Rust implementation of series.mapElements on a 1M int array takes 0.45 sec, slightly faster than JS (0.5s), but I would need to find a cleaver way to express all the possible combinations of Rust: Function<i32, i32> This is my Rust implementation for a i32 dtype:

#[napi(catch_unwind)]
pub fn map_elements(&self, lambda: Function<i32, i32>) -> JsSeries {
  let s1: Vec<i32> = self.series.i32().map(|v| v.iter().map(|x| 
             lambda.call(x.unwrap()))).unwrap().filter_map(Result::ok).collect();
  let ss = Series::new(self.series.name().clone(), s1);
  JsSeries::new(ss)
}

so primitive types will generally be much faster as they are backed by zero copy data types on the js side. complex and nested types however are not.

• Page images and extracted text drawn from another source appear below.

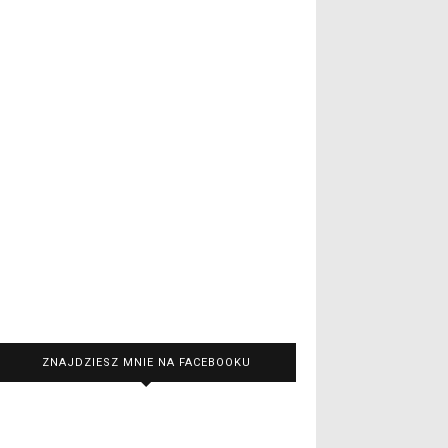
ZNAJDZIESZ MNIE NA FACEBOOKU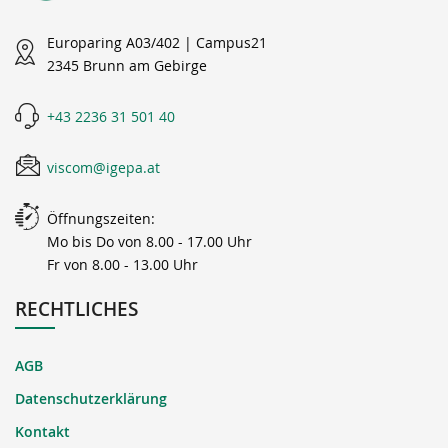
Europaring A03/402 | Campus21
2345 Brunn am Gebirge
+43 2236 31 501 40
viscom@igepa.at
Öffnungszeiten:
Mo bis Do von 8.00 - 17.00 Uhr
Fr von 8.00 - 13.00 Uhr
RECHTLICHES
AGB
Datenschutzerklärung
Kontakt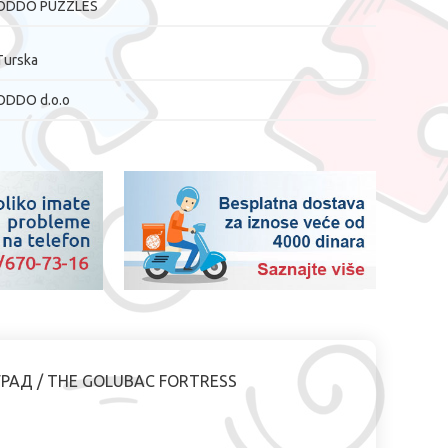
ODDO PUZZLES
Turska
ODDO d.o.o
ГРАД /
THE GOLUBAC FORTRESS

I'd also want to see what the perf is when running on node.js. Bun has a highly optimized napi implementation that's way faster than node.js. I'd suspect node.js to be magnitudes slower.
For a rust based map_elements, the best way would probably just to use AnyValue. Theres some minimal conversion cost but it should cover all combinations without writing specialized functions for every signature: Function<AnyValue, AnyValue>.

The same test example using NodeJs 25, runs in 0.4 sec. Bun will default to NodeJs without the --bun flag. When using bun run --bun ..., it completes in 0.292 sec.

This Rust implementation is actual slower vs JS by 20-40 ms on 1M int32 element series.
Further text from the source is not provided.